# Records from a data collection
BEGIN

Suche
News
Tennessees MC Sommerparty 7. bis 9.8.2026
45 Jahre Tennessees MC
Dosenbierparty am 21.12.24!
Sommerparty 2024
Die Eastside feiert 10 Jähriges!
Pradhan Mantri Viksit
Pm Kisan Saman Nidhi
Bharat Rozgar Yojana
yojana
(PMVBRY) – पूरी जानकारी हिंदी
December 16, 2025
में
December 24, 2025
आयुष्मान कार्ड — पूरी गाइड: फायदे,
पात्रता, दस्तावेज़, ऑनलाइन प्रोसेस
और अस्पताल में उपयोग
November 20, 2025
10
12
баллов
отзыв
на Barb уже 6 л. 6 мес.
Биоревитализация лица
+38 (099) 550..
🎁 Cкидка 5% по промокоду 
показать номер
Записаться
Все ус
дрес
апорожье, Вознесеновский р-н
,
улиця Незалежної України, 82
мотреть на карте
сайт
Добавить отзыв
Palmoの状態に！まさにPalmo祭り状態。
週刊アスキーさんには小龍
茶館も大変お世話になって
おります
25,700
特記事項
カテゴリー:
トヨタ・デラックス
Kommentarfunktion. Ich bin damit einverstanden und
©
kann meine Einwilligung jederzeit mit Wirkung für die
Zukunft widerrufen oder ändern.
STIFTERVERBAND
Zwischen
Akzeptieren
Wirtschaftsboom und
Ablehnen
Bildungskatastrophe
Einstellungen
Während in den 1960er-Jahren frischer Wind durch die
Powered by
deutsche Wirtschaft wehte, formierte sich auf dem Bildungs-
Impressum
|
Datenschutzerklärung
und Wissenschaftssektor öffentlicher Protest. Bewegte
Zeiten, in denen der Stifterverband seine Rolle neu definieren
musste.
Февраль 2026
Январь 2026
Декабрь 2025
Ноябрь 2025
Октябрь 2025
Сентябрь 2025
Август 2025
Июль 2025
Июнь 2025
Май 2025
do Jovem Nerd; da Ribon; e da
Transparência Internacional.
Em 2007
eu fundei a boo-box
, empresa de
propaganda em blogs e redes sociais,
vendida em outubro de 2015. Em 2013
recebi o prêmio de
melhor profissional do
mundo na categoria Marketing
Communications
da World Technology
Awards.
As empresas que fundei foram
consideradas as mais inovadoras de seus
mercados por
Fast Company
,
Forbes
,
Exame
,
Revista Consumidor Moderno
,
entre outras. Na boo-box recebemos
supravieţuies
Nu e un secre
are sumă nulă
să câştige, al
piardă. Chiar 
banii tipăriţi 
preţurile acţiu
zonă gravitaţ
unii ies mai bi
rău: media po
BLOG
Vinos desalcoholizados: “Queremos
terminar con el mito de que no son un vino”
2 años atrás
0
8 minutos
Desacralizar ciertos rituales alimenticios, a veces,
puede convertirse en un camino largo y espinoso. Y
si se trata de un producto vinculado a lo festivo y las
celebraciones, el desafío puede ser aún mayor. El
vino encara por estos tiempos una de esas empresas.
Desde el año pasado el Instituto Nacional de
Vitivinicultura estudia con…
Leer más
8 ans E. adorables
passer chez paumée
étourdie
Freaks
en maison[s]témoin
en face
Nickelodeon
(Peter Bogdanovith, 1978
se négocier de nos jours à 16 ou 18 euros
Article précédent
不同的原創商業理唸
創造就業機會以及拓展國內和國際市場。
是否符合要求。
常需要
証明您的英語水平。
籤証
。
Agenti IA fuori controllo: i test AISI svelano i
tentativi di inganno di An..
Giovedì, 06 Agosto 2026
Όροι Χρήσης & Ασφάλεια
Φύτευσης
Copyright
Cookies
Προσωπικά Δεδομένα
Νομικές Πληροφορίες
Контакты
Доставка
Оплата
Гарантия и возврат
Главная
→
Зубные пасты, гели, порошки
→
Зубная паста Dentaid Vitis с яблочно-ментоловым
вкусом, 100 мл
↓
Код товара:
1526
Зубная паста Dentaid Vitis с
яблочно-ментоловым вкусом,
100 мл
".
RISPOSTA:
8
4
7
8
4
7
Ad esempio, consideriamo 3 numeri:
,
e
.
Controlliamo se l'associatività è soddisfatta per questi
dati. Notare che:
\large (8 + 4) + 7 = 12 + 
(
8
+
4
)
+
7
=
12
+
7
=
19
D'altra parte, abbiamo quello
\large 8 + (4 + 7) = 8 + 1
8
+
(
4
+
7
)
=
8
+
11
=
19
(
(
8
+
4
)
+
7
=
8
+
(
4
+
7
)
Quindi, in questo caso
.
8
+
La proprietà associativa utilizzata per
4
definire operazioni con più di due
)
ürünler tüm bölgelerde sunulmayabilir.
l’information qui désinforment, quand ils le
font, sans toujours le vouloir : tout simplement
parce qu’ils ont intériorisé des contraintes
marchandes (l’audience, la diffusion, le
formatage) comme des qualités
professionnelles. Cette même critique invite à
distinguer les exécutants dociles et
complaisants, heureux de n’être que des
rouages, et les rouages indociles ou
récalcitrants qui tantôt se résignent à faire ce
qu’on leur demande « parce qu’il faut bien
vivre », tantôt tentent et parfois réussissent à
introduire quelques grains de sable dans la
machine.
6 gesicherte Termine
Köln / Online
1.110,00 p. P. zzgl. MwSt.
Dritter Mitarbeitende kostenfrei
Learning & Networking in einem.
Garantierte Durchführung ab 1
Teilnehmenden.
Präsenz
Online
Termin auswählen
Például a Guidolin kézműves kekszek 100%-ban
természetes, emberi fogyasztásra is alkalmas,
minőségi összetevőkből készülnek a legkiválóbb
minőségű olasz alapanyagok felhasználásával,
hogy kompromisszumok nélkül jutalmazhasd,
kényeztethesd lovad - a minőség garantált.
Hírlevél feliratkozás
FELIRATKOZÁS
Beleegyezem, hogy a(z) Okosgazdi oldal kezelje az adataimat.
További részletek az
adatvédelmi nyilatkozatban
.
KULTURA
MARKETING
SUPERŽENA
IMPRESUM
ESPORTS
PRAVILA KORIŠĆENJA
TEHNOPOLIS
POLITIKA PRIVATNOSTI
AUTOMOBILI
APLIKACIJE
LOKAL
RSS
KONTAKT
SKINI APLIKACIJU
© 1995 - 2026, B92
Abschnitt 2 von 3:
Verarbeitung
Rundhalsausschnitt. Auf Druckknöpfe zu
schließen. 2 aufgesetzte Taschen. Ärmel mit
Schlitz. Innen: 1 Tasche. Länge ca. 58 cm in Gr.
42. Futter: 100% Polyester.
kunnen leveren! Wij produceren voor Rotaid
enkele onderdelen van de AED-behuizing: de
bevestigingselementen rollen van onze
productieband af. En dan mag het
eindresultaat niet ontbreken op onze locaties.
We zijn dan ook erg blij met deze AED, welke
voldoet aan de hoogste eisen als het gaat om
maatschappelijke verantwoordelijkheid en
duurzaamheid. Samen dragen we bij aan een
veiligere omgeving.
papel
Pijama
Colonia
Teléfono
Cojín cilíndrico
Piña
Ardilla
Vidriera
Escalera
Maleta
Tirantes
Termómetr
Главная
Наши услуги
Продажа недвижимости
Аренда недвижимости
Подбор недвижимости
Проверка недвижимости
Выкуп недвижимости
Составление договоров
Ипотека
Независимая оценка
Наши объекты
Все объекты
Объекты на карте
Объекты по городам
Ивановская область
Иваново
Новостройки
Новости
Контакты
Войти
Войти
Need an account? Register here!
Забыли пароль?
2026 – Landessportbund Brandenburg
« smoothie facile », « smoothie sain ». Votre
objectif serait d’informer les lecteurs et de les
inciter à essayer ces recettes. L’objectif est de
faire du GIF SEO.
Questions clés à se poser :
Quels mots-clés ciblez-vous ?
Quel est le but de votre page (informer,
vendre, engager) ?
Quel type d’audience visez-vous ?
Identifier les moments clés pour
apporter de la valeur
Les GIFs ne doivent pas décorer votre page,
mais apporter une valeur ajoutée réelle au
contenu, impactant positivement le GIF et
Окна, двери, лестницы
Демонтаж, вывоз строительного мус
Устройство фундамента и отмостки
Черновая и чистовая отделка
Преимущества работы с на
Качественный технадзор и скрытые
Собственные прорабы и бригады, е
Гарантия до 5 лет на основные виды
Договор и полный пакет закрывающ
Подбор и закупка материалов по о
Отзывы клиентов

END

# How to complete this task
Search the entries for the word "objectif", then list each line that holds it.

# Answer space
objectif serait d’informer les lecteurs et de les
inciter à essayer ces recettes. L’objectif est de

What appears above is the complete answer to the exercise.